Note: If you ever type cd without a word behind it, it will send you back to your home directory.

Your home directory is not all the way back at the root, it is set within the cluster as /cluster/home/username01/.

You can make sure that you are in the right directory by using the command cd with the absolute path.

cd /cluster/home/username01/JulyWorkshop

Helpful Tip

================= Many commands in bash can be used with the ABSOLUTE PATH.

ls /cluster/home/username01/JulyWorkshop

Using an absolute path to find files in a directory is helpful for checking for outputs from SLURM jobs when they are running.

Creating and Manipulating Files


Let’s make a file here using a common command “echo” to start creating our file structure.

echo "Hello World " > helloworld.txt

The > in this command tells the command to place the output into the place it is pointing.
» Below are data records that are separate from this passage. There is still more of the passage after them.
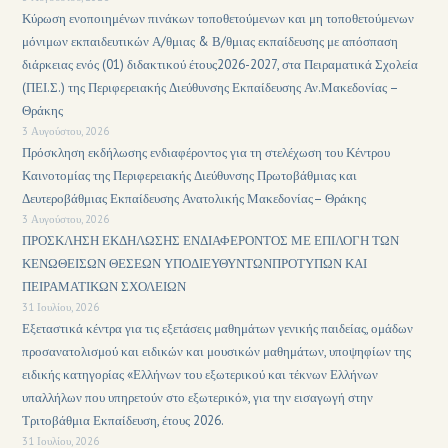
Κύρωση ενοποιημένων πινάκων τοποθετούμενων και μη τοποθετούμενων
μόνιμων εκπαιδευτικών Α/θμιας & Β/θμιας εκπαίδευσης με απόσπαση
διάρκειας ενός (01) διδακτικού έτους2026-2027, στα Πειραματικά Σχολεία
(ΠΕΙ.Σ.) της Περιφερειακής Διεύθυνσης Εκπαίδευσης Αν.Μακεδονίας –
Θράκης
3 Αυγούστου, 2026
Πρόσκληση εκδήλωσης ενδιαφέροντος για τη στελέχωση του Κέντρου
Καινοτομίας της Περιφερειακής Διεύθυνσης Πρωτοβάθμιας και
Δευτεροβάθμιας Εκπαίδευσης Ανατολικής Μακεδονίας– Θράκης
3 Αυγούστου, 2026
ΠΡΟΣΚΛΗΣΗ ΕΚΔΗΛΩΣΗΣ ΕΝΔΙΑΦΕΡΟΝΤΟΣ ΜΕ ΕΠΙΛΟΓΗ ΤΩΝ
ΚΕΝΩΘΕΙΣΩΝ ΘΕΣΕΩΝ ΥΠΟΔΙΕΥΘΥΝΤΩΝΠΡΟΤΥΠΩΝ ΚΑΙ
ΠΕΙΡΑΜΑΤΙΚΩΝ ΣΧΟΛΕΙΩΝ
31 Ιουλίου, 2026
Εξεταστικά κέντρα για τις εξετάσεις μαθημάτων γενικής παιδείας, ομάδων
προσανατολισμού και ειδικών και μουσικών μαθημάτων, υποψηφίων της
ειδικής κατηγορίας «Ελλήνων του εξωτερικού και τέκνων Ελλήνων
υπαλλήλων που υπηρετούν στο εξωτερικό», για την εισαγωγή στην
Τριτοβάθμια Εκπαίδευση, έτους 2026.
31 Ιουλίου, 2026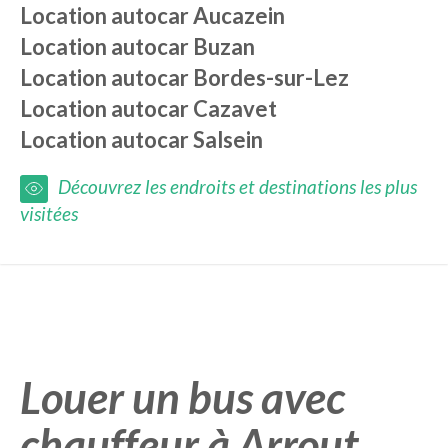
Location autocar
Aucazein
Location autocar
Buzan
Location autocar
Bordes-sur-Lez
Location autocar
Cazavet
Location autocar
Salsein
Découvrez les endroits et destinations les plus
visitées
Louer un bus avec
chauffeur à Arrout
In this case, it creates the file helloworld.txt and puts the phrase Hello World into the file.

Helpful Tip

===================

Be careful with redirect.

When using > to redirect content into a file, if the filename already exists, it will overwrite the file. This means that the original file is gone, and there is no undo in shell.

If you want to add to a file (for example if you are running the same command on several files and extracting a piece of information that you want to put together at the end) you can use another form of redirect >>. Using the double redirect will add to the file instead of overwriting it.

Which one is used depends on your process. If you are only running a command once, or have an intermediate file in a process that does not need to be retained at the end, then > is okay to use.


Reading File Contents


Let’s look inside the file. We have several methods of viewing the content of files that we have created.

A helpful command is cat.

cat helloworld.txt

“cat” will open the entire file, so this is not the best command for long files.

In that case “head” is a good option. Head pulls the top ten lines of the file and prints them to the screen.

head helloworld.txt

It does not look any different from cat in this case because there is only one line in the file.

A third way to check file contents is by using a program called “less” (or “more”).

“less” will open the file interactively, then you can scroll through it and when you are done, push “q” on your keyboard to close the file.

less helloworld.txt

Press “q” to close the file.

There are many versions of these tools on command line, but “cat”, “head” and “less” are very common.

Copying Files


Sometimes we have a file that we want to reuse.

When copying within the same directory, make sure to change the name of the file, or the original will be overwritten.

When copying to a new directory, the name can stay the same.

This command copies the file within the same directory with a new name. Both files are kept.

cp helloworld.txt helloworld1.txt

Check this with ls

These commands make a new directory, and then copies the file into the new directory with the same name.

mkdir helloworld
cp helloworld.txt helloworld

Check this with ls helloworld (lists the contents of the directory).

Moving Files


mv is an option for renaming files, but also has the potential to overwrite existing files.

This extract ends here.